Dec 1, 2008

Emily Lloyd


Adultery
— after Nancy Drew and the Bobbsey Twins

She is the secret of my old clock, the clue
of my tapping heels, my Bombay boomerang,
the voice in my suitcase, my unfinished house;
she is the riddle of my double ring.

You are the message in the hollow oak,
my whispered watchword, the password to Larkspur Lane,
the search for the glowing hand, my ghost of a chance;
you are what happened at midnight, the tricks of the trade.

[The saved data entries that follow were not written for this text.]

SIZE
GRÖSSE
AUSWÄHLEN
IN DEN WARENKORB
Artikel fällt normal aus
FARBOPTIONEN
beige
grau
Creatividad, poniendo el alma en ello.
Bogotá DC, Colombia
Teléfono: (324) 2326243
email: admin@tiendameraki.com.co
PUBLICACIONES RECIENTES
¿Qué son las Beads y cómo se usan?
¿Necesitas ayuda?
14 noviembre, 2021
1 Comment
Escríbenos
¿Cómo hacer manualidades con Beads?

I am the mark on the mirror, the spirit of Fog
Island, the clue in the diary, the crumbling wall,
the patchwork quilt, the pledge of the twin knights;
I am the wailing octopus, end of the trail—

all of us in a great city, in Echo Valley,
at the county fair, on a camel adventure, in Lakeport,
keeping house, at Candy Castle, in Eskimo Land,
at the ice carnival, on the ranch, at Lighthouse Point.


Lamb Curry

This is what I want from prayer: to be left
streaming spices

runneled with sweat, force
glittering in my bowels

the need to chew fennel
after, the need to drink water

as no one’s face appears
in the inscrutable nan

Diet Coke with Lime: "Guess What it Tastes Like"
I guess it tastes like petals on a wet, black bough
I guess it tastes like the farmer's daughter
just after she's milked the cow
I guess it tastes like whatever she'll allow

I guess it tastes like the uncut hair of graves
I guess it tastes like getting your test back
and learning you don't have AIDS
I guess it tastes like the mome raths as they outgrabe

I guess it tastes like blackberry, blackberry, blackberry
I guess it tastes like riding back and forth
all night on the ferry
I guess it tastes like Diet Coke with Cherry

I guess it tastes like world enough and time
I guess it tastes like the night
of cloudless climes
I guess it tastes like nothing, and is nowhere, and is endless

-all poems previously published in Three Candles


Jane Eyre, Unbanned
—upon hearing of a bill to ban books with gay characters
in Alabama libraries


You think of Mr. Rochester, mad wives
in attics, Jane herself, as plain as flan.
You don’t remember Helen Burns, Jane’s friend
from school. Reader, I married her. I pressed
my eighth-grade self between those pages like
a flower, left for later hands. Helen.
"I like to have you near me," she would cough,
romantically consumptive, after Jane
snuck to her sick-bed. "Are you warm, darling?"
We’ll always find ourselves inside the book,
no matter what the book, no matter how
little we’re given. I was twelve; gay meant
nothing to me. I only knew I’d go
to Lowood Institution, rise at dawn,
bare knuckles to the switch, choke down the gruel,
pray to the bell, if this meant I could hold
another girl all night, if I could clasp—
this even if she died there while I slept,
this even if I died there in my sleep.

-previously published in Camp Rehoboth


Names That Could Possibly Pass As Cries Of Passion If
Accidentally Yelled during Sex With Anyone Not So Named

Aaliyah

Maura

Ewan

Osgood

Deepak

Uma

Ja Rule

Moe

-previously published in McSweeney’s List


Things I Haven’t Felt

Different, after losing my virginity.
Better, after the medicine I took.
Mosquitoes on my skin, before they’ve bitten me.
Profoundly changed, after I read that book.
The call of the wild. The glow of pregnancy.
Guilty, after sleeping with someone’s wife.
High as a kite, high even as a tree.
The peace that passeth understanding. Safe.
God’s presence in the world, and that of the boy
who thought I was his mother at the mall.
How long had he walked beside me without my noticing?
How long had I inadvertently hidden my face?